Data Mining - Mehmed Kantardzic [103]
A more formalized approach to classification problems is given through its graphical interpretation. A data set with n features may be thought of as a collection of discrete points (one per example) in an n-dimensional space. A classification rule is a hypercube that contains one or more of these points. When there is more than one cube for a given class, all the cubes are OR-ed to provide a complete classification for the class, such as the example of two-dimensional (2-D) classes in Figure 6.1. Within a cube the conditions for each part are AND-ed. The size of a cube indicates its generality, that is, the larger the cube is, the more vertices it contains and potentially covers more sample points.
Figure 6.1. Classification of samples in a 2-D space.
In a classification model, the connection between classes and other properties of the samples can be defined by something as simple as a flowchart or as complex and unstructured as a procedure manual. Data-mining methodologies restrict discussion to formalized, “executable” models of classification, and there are two very different ways in which they can be constructed. On the one hand, the model might be obtained by interviewing the relevant expert or experts, and most knowledge-based systems have been built this way despite the well-known difficulties in taking this approach. Alternatively, numerous recorded classifications might be examined and a model constructed inductively by generalizing from specific examples that are of primary interest for data-mining applications.

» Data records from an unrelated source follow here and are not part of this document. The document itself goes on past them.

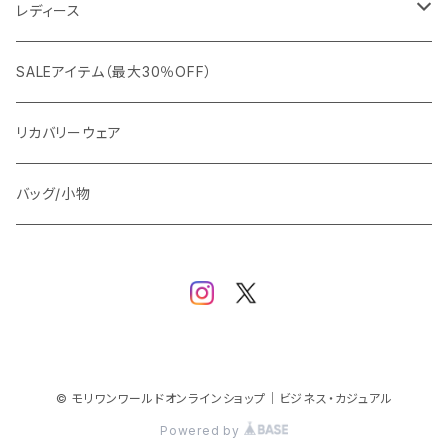
カジュアルジャケット
G-stage
フォーマル
ブルゾン
ビジネス
レディース
ビジネスジャケット
セットアップ
TETEHOMME
Tシャツ/ポロシャツ
コート
カジュアル
アウター
SALEアイテム（最大30％OFF）
ワイシャツ
ニット/Tシャツ/カットソー
TAION
マウンテンパーカー/アウトドア
アウター
トップス（ブラウス/カットソー）
リカバリーウェア
スウェット/パーカー
ダウン / 中綿アウター
ジャケット
バッグ/小物
ベスト
セットアップ
パンツ
スカート/ワンピース
© モリワンワールドオンラインショップ｜ビジネス・カジュアル
Powered by
シューズ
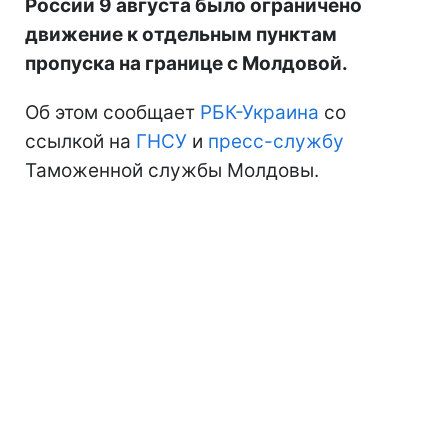
России 9 августа было ограничено
движение к отдельным пунктам
пропуска на границе с Молдовой.
Об этом сообщает
РБК-Украина
со
ссылкой на
ГНСУ
и
пресс-службу
Таможенной службы Молдовы.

The statistical approach to classification explained in Chapter 5 gives one type of model for classification problems: summarizing the statistical characteristics of the set of samples. The other approach is based on logic. Instead of using math operations like addition and multiplication, the logical model is based on expressions that are evaluated as true or false by applying Boolean and comparative operators to the feature values. These methods of modeling give accurate classification results compared with other nonlogical methods, and they have superior explanatory characteristics. Decision trees and decision rules are typical data-mining techniques that belong to a class of methodologies that give the output in the form of logical models.
6.1 DECISION TREES
A particularly efficient method of producing classifiers from data is to generate a decision tree. The decision-tree representation is the most widely used logic method. There is a large number of decision-tree induction algorithms described primarily in the machine-learning and applied-statistics literature. They are supervised learning methods that construct decision trees from a set of input–output samples. It is an efficient nonparametric method for classification and regression. A decision tree is a hierarchical model for supervised learning where the local region is identified in a sequence of recursive splits through decision nodes with test function. A decision tree is also a nonparametric model in the sense that we do not assume any parametric form for the class density.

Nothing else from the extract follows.